ASSIGNED TASK
Look through the records below for the line holding "19 juil. 2022, 01:08". Write it out exactly, with each following line through the line holding "29 sept. 2014, 17:29".

[Collected data]
────────────────

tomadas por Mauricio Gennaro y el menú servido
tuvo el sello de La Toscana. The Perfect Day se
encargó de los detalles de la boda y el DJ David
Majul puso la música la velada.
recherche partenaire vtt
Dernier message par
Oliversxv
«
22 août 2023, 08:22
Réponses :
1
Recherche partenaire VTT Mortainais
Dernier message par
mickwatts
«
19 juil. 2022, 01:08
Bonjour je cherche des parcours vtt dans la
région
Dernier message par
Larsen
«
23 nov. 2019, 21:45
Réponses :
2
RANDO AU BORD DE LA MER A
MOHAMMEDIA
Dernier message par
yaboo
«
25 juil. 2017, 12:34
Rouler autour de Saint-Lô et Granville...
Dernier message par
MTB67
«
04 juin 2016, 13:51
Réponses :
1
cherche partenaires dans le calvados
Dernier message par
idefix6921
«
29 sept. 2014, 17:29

────────────────

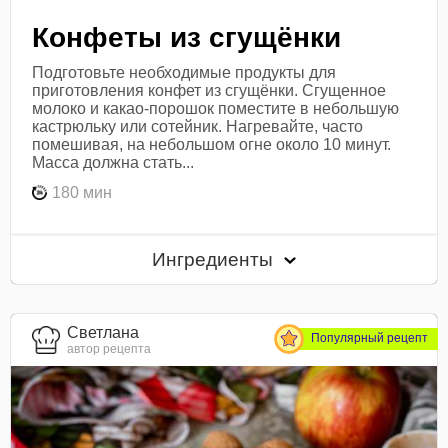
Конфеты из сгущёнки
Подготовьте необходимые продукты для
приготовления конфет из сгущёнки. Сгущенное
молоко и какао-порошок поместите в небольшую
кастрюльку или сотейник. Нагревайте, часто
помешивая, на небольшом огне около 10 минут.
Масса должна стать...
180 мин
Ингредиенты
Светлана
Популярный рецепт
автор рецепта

────────────────

ANSWER TO THE PROBLEM
19 juil. 2022, 01:08
Bonjour je cherche des parcours vtt dans la
région
Dernier message par
Larsen
«
23 nov. 2019, 21:45
Réponses :
2
RANDO AU BORD DE LA MER A
MOHAMMEDIA
Dernier message par
yaboo
«
25 juil. 2017, 12:34
Rouler autour de Saint-Lô et Granville...
Dernier message par
MTB67
«
04 juin 2016, 13:51
Réponses :
1
cherche partenaires dans le calvados
Dernier message par
idefix6921
«
29 sept. 2014, 17:29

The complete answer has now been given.